The company, according to data available for the first time, is offering better coverage to a greater number of workers. Wal-Mart, the largest private employer in the United States, provides insurance to 100,000 more workers than it did just three years ago - and it is now easier for many to sign up for health care at Wal- Mart than at its rival, Target, whose reputation glows in comparison.

Wal-Mart has hardly become a standard-bearer for corporate America: It still insures fewer than half its 1.4 million employees in the United States.

But the changes in its policies have accomplished what once seemed impossible. Many of its most ardent critics have put down their pitchforks.

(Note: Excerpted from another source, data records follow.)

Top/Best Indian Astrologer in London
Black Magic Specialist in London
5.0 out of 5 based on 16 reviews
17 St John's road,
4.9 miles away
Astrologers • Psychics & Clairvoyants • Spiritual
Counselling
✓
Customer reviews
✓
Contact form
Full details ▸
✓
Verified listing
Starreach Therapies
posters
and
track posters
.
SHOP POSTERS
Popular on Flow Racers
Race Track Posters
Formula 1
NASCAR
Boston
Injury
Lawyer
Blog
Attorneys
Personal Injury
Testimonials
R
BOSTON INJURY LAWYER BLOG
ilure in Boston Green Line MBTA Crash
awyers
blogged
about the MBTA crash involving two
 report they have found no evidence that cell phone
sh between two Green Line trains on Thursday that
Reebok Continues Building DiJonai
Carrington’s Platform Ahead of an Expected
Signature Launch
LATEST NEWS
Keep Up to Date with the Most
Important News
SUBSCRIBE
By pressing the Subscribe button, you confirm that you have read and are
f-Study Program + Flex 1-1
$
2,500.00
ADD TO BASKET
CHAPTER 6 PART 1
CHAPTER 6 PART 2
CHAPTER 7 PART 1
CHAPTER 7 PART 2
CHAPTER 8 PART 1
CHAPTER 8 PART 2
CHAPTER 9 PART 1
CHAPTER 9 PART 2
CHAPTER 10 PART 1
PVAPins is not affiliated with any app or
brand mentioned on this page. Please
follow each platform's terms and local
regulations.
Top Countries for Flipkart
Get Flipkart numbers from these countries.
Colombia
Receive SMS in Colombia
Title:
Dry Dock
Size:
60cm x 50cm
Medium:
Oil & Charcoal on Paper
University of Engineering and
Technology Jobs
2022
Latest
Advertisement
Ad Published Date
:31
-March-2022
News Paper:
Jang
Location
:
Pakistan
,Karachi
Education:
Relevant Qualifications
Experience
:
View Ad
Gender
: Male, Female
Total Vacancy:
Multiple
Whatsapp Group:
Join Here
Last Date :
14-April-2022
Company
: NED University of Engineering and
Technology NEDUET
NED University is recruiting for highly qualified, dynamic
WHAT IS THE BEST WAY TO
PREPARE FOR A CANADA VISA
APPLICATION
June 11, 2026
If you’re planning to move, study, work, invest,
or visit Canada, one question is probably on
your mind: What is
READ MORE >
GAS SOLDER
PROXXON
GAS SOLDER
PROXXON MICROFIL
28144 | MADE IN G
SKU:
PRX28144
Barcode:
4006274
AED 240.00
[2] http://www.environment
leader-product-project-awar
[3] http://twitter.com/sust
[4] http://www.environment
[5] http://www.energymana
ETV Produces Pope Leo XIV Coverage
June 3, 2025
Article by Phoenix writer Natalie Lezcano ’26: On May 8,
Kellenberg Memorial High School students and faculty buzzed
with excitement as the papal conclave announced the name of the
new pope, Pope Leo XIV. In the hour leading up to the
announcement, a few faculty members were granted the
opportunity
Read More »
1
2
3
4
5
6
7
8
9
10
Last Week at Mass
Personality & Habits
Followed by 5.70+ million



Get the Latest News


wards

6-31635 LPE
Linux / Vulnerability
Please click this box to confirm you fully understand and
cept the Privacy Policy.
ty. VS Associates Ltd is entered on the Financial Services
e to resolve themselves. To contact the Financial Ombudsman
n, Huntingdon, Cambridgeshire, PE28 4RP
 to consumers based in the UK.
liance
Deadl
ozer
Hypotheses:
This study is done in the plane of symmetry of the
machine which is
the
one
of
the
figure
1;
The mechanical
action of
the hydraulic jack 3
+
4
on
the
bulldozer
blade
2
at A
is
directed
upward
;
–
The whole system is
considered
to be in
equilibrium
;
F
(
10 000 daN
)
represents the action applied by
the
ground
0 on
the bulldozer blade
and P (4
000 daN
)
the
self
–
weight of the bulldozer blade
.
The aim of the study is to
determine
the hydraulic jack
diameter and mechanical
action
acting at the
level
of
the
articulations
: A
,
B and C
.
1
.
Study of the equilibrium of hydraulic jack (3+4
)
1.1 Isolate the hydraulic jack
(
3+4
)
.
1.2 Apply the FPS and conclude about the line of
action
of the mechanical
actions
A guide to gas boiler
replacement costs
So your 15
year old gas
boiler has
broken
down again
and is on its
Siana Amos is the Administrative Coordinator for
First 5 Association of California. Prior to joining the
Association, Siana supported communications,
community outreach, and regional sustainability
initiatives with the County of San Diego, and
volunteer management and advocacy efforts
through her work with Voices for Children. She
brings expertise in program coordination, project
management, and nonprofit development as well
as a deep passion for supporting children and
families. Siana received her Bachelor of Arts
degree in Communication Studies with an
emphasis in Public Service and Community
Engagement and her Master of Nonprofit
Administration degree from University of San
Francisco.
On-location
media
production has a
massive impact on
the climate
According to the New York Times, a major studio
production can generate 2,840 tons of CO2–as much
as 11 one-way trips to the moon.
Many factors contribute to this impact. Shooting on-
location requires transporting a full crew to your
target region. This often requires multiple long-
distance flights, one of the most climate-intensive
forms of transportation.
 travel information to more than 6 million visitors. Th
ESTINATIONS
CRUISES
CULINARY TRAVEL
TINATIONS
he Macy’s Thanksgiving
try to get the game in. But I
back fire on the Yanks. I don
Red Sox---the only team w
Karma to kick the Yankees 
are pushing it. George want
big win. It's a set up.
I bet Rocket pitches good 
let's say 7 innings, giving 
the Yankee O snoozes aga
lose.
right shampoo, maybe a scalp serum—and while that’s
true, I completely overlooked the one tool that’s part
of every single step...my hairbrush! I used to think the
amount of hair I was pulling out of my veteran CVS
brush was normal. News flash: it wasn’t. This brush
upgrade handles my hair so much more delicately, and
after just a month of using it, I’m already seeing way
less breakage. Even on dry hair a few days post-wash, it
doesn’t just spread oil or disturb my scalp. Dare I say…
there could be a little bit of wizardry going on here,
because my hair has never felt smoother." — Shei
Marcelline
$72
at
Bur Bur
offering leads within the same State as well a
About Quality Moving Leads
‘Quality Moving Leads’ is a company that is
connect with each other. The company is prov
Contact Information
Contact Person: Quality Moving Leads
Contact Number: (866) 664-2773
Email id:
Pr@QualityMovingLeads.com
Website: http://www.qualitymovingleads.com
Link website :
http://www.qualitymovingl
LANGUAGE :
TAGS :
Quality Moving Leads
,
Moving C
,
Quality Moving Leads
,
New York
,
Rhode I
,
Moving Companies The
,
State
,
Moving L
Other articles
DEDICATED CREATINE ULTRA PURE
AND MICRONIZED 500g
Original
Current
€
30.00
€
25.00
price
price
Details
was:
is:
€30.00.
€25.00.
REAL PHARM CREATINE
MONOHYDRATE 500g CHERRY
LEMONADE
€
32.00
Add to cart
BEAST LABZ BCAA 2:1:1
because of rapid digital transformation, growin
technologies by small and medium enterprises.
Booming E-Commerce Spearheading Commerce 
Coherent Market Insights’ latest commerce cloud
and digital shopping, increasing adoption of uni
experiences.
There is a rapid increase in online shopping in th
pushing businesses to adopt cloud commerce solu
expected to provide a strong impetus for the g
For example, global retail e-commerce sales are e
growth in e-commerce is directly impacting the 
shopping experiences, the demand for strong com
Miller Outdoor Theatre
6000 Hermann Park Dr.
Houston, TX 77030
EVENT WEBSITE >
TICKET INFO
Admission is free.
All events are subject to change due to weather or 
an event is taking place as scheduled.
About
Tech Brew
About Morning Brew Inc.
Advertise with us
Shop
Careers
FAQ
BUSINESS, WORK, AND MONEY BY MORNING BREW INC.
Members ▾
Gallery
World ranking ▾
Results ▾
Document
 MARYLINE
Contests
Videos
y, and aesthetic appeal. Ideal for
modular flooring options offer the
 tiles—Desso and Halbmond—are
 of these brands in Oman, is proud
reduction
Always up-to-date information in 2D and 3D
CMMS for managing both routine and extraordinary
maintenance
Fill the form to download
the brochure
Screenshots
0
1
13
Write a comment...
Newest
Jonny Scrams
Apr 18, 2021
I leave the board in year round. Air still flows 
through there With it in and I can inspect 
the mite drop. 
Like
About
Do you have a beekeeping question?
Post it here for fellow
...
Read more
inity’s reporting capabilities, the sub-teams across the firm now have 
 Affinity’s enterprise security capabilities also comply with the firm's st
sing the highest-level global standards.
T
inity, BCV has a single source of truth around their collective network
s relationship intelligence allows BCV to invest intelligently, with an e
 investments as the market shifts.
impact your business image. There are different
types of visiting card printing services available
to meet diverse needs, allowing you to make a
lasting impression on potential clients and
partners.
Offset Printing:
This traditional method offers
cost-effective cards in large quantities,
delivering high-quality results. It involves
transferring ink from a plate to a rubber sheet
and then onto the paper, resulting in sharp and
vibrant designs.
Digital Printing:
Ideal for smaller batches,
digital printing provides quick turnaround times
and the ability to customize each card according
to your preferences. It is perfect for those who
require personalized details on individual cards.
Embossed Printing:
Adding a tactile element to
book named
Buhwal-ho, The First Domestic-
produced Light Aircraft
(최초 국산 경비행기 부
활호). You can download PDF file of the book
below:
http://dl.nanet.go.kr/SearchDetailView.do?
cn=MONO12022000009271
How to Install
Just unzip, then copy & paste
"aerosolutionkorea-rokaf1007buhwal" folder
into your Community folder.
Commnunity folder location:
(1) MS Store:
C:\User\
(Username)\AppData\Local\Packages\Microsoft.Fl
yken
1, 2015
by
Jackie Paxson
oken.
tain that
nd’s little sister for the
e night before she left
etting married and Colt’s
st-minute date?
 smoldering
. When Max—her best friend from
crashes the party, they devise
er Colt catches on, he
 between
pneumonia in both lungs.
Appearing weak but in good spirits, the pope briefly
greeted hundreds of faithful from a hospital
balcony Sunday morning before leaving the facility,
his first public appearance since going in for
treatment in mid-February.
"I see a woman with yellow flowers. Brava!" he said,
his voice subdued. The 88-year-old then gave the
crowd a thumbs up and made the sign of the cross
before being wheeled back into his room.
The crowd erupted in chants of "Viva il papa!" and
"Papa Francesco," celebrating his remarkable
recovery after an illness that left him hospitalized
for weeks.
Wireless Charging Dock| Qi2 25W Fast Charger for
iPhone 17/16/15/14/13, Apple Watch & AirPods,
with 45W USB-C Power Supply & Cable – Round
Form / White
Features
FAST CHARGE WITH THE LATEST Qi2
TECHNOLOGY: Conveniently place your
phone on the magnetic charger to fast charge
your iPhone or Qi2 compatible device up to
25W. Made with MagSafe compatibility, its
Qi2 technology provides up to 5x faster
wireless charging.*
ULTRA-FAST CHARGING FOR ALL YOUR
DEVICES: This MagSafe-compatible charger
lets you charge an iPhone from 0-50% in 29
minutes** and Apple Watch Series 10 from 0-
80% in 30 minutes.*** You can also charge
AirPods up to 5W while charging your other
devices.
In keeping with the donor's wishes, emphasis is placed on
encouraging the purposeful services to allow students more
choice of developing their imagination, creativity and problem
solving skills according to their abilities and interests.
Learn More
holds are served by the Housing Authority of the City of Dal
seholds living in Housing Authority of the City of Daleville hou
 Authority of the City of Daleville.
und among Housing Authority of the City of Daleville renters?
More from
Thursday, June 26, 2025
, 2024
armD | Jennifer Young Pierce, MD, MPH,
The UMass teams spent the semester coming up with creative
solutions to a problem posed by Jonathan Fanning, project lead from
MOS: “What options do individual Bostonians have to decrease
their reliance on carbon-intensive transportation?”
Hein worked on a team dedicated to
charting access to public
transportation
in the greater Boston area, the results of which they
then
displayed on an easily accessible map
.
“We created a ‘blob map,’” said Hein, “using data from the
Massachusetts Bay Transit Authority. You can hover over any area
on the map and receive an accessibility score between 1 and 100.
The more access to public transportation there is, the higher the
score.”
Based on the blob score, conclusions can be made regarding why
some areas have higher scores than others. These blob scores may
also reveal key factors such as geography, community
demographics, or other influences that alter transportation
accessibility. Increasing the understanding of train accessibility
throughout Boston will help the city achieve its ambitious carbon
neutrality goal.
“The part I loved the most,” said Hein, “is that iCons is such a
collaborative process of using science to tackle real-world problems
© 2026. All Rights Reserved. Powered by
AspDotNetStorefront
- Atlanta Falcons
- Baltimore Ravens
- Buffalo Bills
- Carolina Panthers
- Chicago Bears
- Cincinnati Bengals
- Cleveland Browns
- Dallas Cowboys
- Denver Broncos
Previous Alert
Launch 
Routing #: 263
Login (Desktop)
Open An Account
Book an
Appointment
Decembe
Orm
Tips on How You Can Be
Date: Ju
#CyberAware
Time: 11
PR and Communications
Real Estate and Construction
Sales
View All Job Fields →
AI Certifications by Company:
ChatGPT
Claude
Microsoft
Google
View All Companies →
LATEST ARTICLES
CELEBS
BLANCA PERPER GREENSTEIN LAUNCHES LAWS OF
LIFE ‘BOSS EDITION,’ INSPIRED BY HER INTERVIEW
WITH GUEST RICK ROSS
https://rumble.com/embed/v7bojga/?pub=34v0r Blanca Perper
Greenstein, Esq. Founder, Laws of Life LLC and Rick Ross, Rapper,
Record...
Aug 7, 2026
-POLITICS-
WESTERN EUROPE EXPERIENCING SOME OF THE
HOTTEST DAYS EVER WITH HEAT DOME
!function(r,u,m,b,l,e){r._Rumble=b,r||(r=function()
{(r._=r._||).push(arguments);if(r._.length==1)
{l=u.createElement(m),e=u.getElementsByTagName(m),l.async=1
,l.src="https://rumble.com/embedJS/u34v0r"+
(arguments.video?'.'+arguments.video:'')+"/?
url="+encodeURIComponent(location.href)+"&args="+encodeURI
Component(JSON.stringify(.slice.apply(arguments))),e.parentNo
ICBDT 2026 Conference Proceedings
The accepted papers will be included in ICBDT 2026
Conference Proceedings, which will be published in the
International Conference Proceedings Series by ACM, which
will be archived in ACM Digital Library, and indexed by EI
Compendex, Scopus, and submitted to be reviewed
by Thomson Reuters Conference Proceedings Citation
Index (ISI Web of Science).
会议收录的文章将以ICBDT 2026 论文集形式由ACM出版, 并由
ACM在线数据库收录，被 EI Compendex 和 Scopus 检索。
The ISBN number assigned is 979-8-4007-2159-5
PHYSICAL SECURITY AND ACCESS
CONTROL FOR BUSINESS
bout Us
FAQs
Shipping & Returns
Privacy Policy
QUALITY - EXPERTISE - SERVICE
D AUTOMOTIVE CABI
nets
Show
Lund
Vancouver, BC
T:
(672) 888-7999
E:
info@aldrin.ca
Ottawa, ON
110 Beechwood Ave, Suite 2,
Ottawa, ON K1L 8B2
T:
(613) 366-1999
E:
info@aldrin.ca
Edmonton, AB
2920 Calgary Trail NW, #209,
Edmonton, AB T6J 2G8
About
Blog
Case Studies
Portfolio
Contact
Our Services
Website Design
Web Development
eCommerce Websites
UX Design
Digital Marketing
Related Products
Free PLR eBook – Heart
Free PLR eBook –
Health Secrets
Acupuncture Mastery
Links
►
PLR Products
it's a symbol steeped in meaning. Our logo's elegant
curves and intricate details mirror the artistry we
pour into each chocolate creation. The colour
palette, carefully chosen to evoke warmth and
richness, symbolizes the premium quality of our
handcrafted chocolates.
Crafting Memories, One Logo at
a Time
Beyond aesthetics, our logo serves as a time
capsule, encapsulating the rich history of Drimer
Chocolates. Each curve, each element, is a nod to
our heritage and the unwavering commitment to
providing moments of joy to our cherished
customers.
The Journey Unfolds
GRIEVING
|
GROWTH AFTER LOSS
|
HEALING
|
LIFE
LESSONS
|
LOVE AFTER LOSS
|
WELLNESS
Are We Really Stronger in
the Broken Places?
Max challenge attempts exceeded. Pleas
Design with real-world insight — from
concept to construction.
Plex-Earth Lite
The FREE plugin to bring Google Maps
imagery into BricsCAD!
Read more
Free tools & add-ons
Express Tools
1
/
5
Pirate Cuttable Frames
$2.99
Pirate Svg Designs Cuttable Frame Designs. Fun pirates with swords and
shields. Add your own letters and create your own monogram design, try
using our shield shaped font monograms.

Andrew Stern, whose Service Employees International Union set up an advocacy group to attack Wal-Mart three years ago, now concedes that "there is clearly a focus on covering more people."

Given Wal-Mart's unparalleled track record of sharply cutting prices and wringing out inefficiencies, its focus on providing more affordable health care also holds significant promise in taming what has become a runaway expense in the United States.

In one sign of its success so far, the company has pushed down the price of 2,400 generic prescription drugs to $4 a month for employees, starting next year, a program that it offers, in more limited form, to its customers.

Now, the chain is even considering weight-loss clinics in its 4,000 stores and is toying with the idea of selling health insurance, hoping to finally bring coverage within reach of most Americans.

The company's turnabout demonstrates the power of public pressure to change even the biggest corporations like Wal-Mart, which has based its business strategy on low costs at all costs.

What Wal-Mart discovered was that the chorus of critics it had long ignored or blithely rebutted had a point. "We were spending a lot of energy, and we weren't making any headway," said H. Lee Scott, the company's chief executive, who once traveled the country defending the retailer. "Retrospectively now I say, yes, that plan needed to be improved."

For a company whose mantra is to pinch every penny, the improvements have not come without a struggle. For decades, tens of thousands of its employees were never eligible for coverage, and what was offered was too costly for a work force whose average wage amounted to roughly $20,000 a year.